-- Opening Marker --

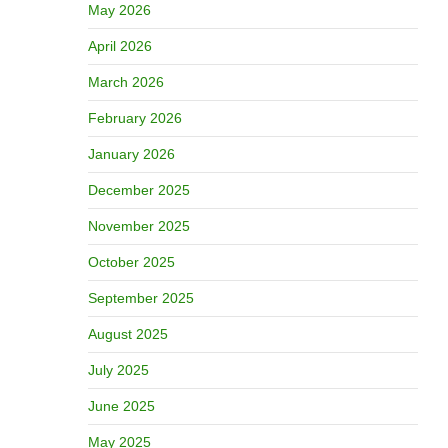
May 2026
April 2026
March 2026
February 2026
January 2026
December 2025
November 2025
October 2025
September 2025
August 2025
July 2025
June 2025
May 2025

-- Closing Marker --
-- Opening Marker --

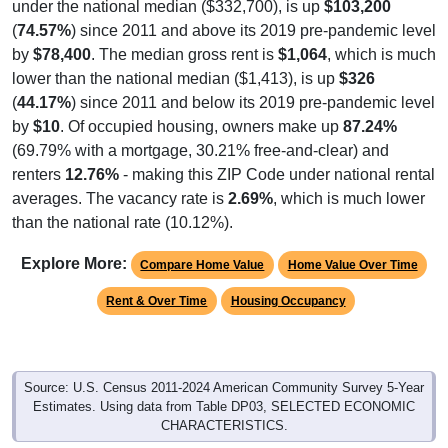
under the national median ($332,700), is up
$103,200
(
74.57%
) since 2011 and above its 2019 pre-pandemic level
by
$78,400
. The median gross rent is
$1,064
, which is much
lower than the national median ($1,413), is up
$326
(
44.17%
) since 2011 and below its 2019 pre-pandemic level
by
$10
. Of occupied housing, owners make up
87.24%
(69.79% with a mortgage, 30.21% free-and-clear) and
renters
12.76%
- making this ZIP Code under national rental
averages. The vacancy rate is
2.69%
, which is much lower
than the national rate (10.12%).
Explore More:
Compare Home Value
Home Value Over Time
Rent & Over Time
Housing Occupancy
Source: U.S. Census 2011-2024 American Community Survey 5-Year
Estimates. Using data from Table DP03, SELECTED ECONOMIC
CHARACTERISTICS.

-- Closing Marker --

- [Activity] Count up the lines of the data that include "since". Reply with a number only.

- [Answer for this exercise] 2